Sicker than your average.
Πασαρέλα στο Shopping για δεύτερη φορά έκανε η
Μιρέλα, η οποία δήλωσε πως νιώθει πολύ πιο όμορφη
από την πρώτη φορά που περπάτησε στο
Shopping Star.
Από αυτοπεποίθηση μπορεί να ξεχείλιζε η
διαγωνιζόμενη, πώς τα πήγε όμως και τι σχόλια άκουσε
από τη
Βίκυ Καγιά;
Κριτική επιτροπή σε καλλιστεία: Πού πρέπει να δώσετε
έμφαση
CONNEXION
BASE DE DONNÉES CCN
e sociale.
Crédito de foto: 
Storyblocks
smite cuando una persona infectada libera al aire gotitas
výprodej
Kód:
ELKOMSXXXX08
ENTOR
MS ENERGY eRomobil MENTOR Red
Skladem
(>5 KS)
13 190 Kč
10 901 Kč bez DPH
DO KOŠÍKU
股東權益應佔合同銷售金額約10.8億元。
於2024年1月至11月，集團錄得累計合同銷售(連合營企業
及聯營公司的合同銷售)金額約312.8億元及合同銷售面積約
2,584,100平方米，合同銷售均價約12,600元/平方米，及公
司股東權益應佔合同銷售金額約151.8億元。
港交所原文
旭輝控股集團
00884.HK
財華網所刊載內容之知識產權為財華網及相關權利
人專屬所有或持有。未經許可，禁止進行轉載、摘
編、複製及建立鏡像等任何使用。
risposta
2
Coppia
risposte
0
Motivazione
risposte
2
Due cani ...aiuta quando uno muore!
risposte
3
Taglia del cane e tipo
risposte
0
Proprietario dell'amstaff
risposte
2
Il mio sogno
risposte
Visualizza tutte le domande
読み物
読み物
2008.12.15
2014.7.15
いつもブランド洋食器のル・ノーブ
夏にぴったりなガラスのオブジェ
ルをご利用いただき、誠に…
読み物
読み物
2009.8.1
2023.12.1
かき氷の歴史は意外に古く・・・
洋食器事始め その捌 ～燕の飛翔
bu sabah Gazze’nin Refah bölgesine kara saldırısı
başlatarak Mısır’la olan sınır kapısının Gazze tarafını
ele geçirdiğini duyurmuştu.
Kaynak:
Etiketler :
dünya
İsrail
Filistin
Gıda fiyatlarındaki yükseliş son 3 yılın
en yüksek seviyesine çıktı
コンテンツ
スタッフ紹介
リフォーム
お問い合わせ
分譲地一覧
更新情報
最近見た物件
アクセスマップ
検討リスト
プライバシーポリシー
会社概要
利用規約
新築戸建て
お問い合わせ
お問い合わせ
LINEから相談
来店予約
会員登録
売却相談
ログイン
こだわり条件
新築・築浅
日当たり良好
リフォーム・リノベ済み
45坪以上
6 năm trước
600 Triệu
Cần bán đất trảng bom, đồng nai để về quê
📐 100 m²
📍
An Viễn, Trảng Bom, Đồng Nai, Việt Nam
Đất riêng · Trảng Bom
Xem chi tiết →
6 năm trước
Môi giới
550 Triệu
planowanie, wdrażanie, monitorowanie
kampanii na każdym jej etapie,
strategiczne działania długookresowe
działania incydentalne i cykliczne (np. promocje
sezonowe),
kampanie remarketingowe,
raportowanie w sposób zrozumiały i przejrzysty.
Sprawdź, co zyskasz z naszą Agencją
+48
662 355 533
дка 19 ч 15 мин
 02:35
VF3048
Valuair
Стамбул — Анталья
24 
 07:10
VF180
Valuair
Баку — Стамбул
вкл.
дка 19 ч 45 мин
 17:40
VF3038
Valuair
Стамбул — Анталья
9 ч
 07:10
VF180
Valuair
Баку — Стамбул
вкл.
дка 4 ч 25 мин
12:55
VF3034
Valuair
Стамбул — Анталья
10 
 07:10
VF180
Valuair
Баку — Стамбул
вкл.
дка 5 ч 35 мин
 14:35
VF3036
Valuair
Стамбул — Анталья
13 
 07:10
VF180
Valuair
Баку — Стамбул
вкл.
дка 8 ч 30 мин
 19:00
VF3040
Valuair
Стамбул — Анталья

* _Task requirements_: From the data above, return every line from the line that has "Due cani ...aiuta quando uno muore!" up to and including the line that has "kampanii na każdym", exactly.

* _Response_:
Due cani ...aiuta quando uno muore!
risposte
3
Taglia del cane e tipo
risposte
0
Proprietario dell'amstaff
risposte
2
Il mio sogno
risposte
Visualizza tutte le domande
読み物
読み物
2008.12.15
2014.7.15
いつもブランド洋食器のル・ノーブ
夏にぴったりなガラスのオブジェ
ルをご利用いただき、誠に…
読み物
読み物
2009.8.1
2023.12.1
かき氷の歴史は意外に古く・・・
洋食器事始め その捌 ～燕の飛翔
bu sabah Gazze’nin Refah bölgesine kara saldırısı
başlatarak Mısır’la olan sınır kapısının Gazze tarafını
ele geçirdiğini duyurmuştu.
Kaynak:
Etiketler :
dünya
İsrail
Filistin
Gıda fiyatlarındaki yükseliş son 3 yılın
en yüksek seviyesine çıktı
コンテンツ
スタッフ紹介
リフォーム
お問い合わせ
分譲地一覧
更新情報
最近見た物件
アクセスマップ
検討リスト
プライバシーポリシー
会社概要
利用規約
新築戸建て
お問い合わせ
お問い合わせ
LINEから相談
来店予約
会員登録
売却相談
ログイン
こだわり条件
新築・築浅
日当たり良好
リフォーム・リノベ済み
45坪以上
6 năm trước
600 Triệu
Cần bán đất trảng bom, đồng nai để về quê
📐 100 m²
📍
An Viễn, Trảng Bom, Đồng Nai, Việt Nam
Đất riêng · Trảng Bom
Xem chi tiết →
6 năm trước
Môi giới
550 Triệu
planowanie, wdrażanie, monitorowanie
kampanii na każdym jej etapie,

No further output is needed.